Antes, construíra uma amizade inseparável com Fiama Hasse Pais Brandão e feito parte do núcleo formado por Gastão Cruz e Luíza Neto Jorge, os criadores da “Poesia 61”, uma revista que “rompia com a tradição poética discursiva, ornamental (...), introduzindo na poesia a dimensão do corpo e do erotismo”. Reuniam-se no T1 que Gastão Cruz apelidava de “salão da Teresa”, e que acolheria também Herberto Helder. “Não escreveria como escrevo sem esse encontro”, confessaria Maria Teresa, que conheceu também Aquilino Ribeiro e Ferreira de Castro, à jornalista Patrícia Reis numa das longas entrevistas que deram origem à biografia “A Desobediente”, publicada pela Contraponto em 2024.

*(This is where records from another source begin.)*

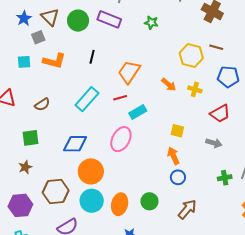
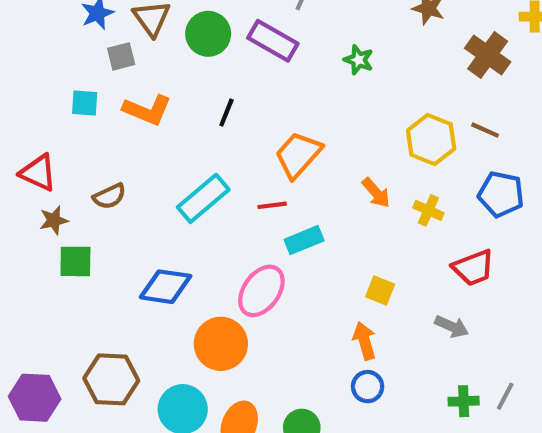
brown star: (25, 167) -> (54, 220), moved
orange circle: (91, 171) -> (221, 344), moved

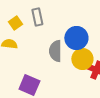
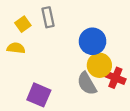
gray semicircle: (55, 51) -> (87, 84), moved, turned -30

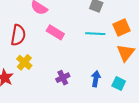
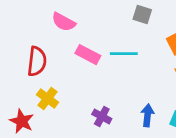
cyan line: (95, 34) -> (124, 54), moved
purple cross: (63, 78) -> (102, 116), turned -32

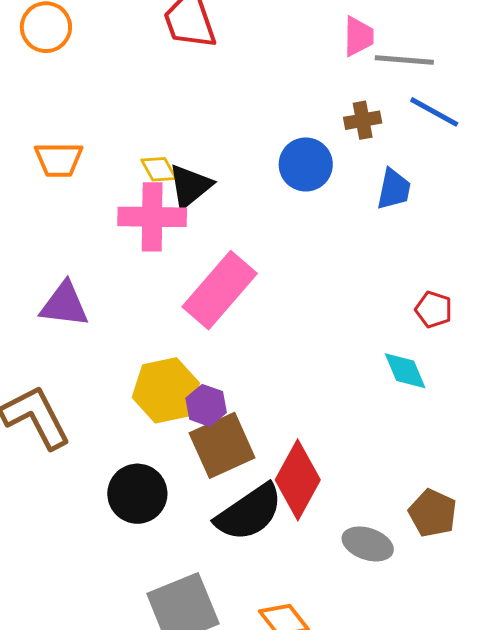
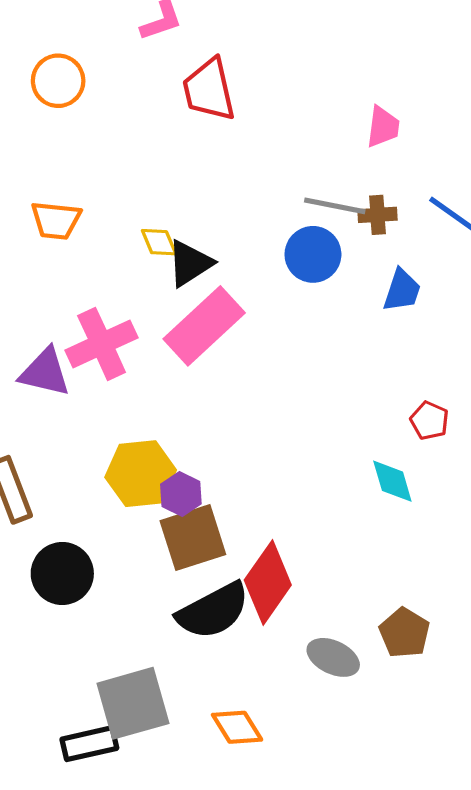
gray line: (404, 60) -> (335, 206), moved
pink cross: (152, 217) -> (102, 344), moved, turned -32
pink rectangle: (220, 290) -> (204, 326), moved
black circle: (137, 494) -> (62, 573), moved

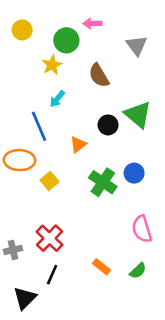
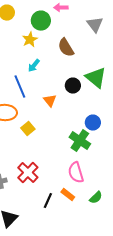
orange triangle: (78, 144) -> (50, 101), turned -32
green cross: (103, 182) -> (80, 141), moved
pink semicircle: (142, 229) -> (76, 173), moved
black line: (52, 275) -> (48, 201), moved

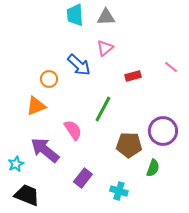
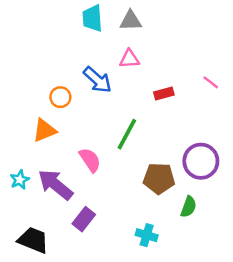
pink triangle: (105, 48) -> (129, 59), turned 36
cyan star: (16, 164) -> (20, 180), moved
purple rectangle: (83, 178) -> (84, 219), moved

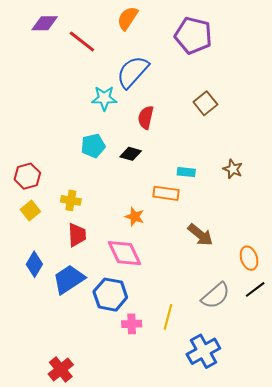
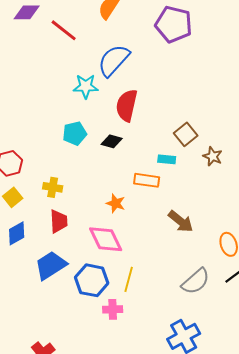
brown square: (205, 103) -> (186, 134), moved
red semicircle: (146, 117) -> (127, 105), size x1.4
blue diamond: (34, 264) -> (17, 233), moved, turned 30
yellow line: (168, 317) -> (129, 279), moved

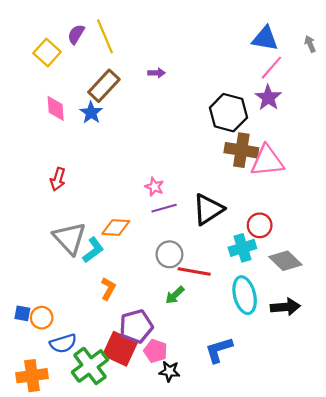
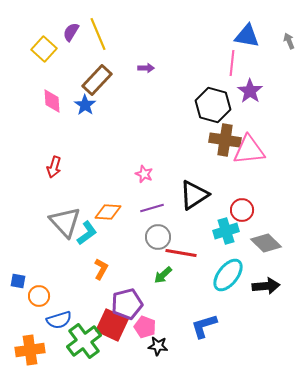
pink line: (271, 68) -> (232, 63), moved, turned -35
purple line: (164, 208) -> (152, 208), moved
cyan ellipse: (245, 295) -> (228, 275), turned 52
blue square: (22, 313) -> (18, 281), moved

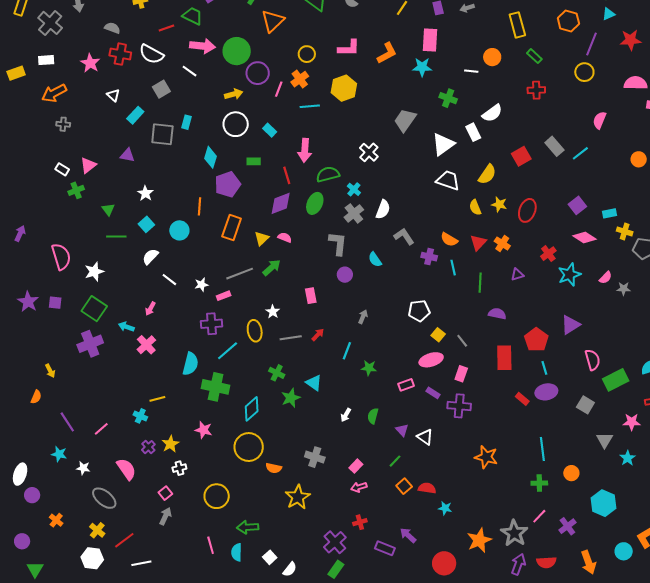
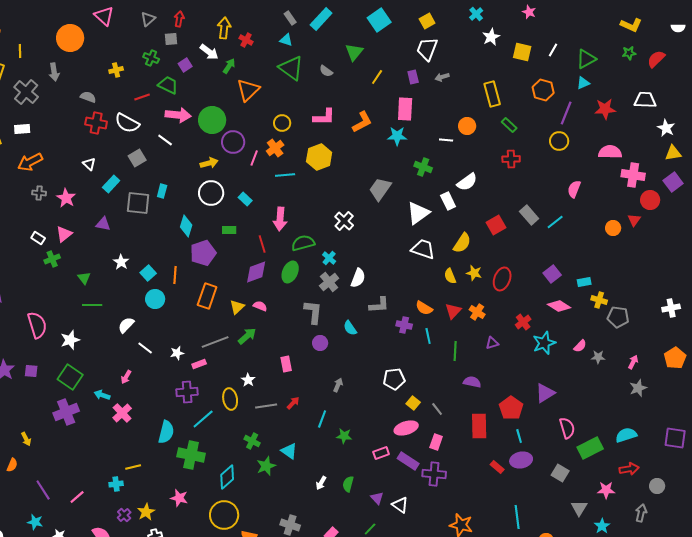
pink star: (90, 63) -> (66, 198), moved
cyan square: (146, 224) -> (148, 273), moved
gray L-shape: (404, 236) -> (379, 305), turned 120
purple rectangle: (433, 393) -> (408, 461), size x1.5
cyan cross: (140, 416) -> (116, 484), turned -32

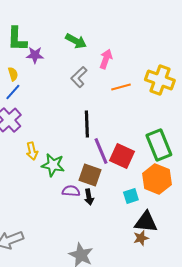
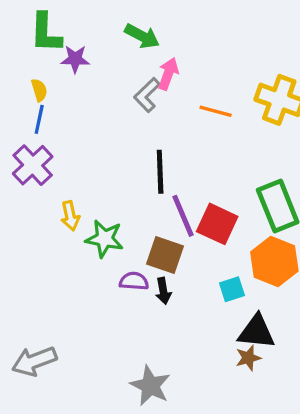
pink arrow: (106, 59) -> (168, 74), moved
orange line: (121, 87) -> (216, 111), turned 30
blue line: (13, 92) -> (39, 119), turned -30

Nascida em Lisboa, a 20 de maio de 1937, filha de Jorge Horta, um médico em cujo escritório Teresa começou a escrever, e da complexa Carlota Maria Mascarenhas, neta do 9º marquês da Fronteira, a poeta tinha também a Marquesa de Alorna entre os seus antepassados. Frequentou a Faculdade de Letras da Universidade de Lisboa, foi jornalista no “República”, no “Diário de Lisboa”, em “A Capital”, no “Diário de Notícias”, e amiga de Urbano Tavares Rodrigues, de José Cardoso Pires, de David Mourão-Ferreira e de Carlos de Oliveira. A vida nas redações não era fácil para as mulheres, como não o era, aliás, em nenhum setor da sociedade portuguesa antes, e mesmo depois, do fim da ditadura. E a censura recaiu sobre ela várias vezes, nomeadamente em 1971, quando a D. Quixote editada por Snu Abecassis lhe publicou “Minha Senhora de Mim”. Banido por imoral, foi por ele atacada e espancada na rua.

Casou-se com o estudante de Direito Luís de Barros, depois de passar por um divórcio atribulado do primeiro marido, que lho negou e a trancou em casa. Conheceu-o num café de Lisboa e foi o amor da sua vida, a quem dedicaria os seus livros, e que lhe morreu nos braços. Tiveram um filho em 1965, Luís Jorge, que lhe daria dois netos, e que segundo a citada biografia lhe perguntava: “Mãe, acabaste de fazer o poema?”

Após o 25 de Abril, Maria Teresa Horta foi uma das fundadoras do Movimento de Libertação das Mulheres (MLM), que pretendia mudar as mentalidades quanto ao respeito pelos direitos das mulheres no país - mesmo dentro do Partido Comunista, ao qual esteve ligada durante 14 anos – e que, em 1975, organizou uma manifestação histórica no Parque Eduardo VII, em que dezenas de homens rodearam e agrediram as ativistas. É bastante consensual que esta militância feminista terá atrasado o seu reconhecimento como escritora, pelo menos até ao ano 2000.

Mas ela conhecia o seu valor. Em 2014 recusou o Prémio Oceanos por não considerar justo ter de o partilhar com o escritor Bernardo Carvalho. O mesmo livro, “Anunciações” venceria, em 2017, o Prémio Autores. Em 2021, a sua obra “Estranhezas”, a última que publicou, ganhou o Prémio Literário Casino da Póvoa. As distinções oficiais também apareceram: em 2004, recebeu das mãos do então Presidente da República, Jorge Sampaio, a Ordem do Infante D. Henrique; em 2020, o Ministério da Cultura atribuiu-lhe a Medalha de Mérito Cultural; e em 2022 foi agraciada com o grau de Grande-Oficial da Ordem da Liberdade. Em 2024, foi a primeira mulher a receber o Prémio Rodrigues Sampaio, atribuído pela Associação dos Jornalistas e Homens de Letras do Porto.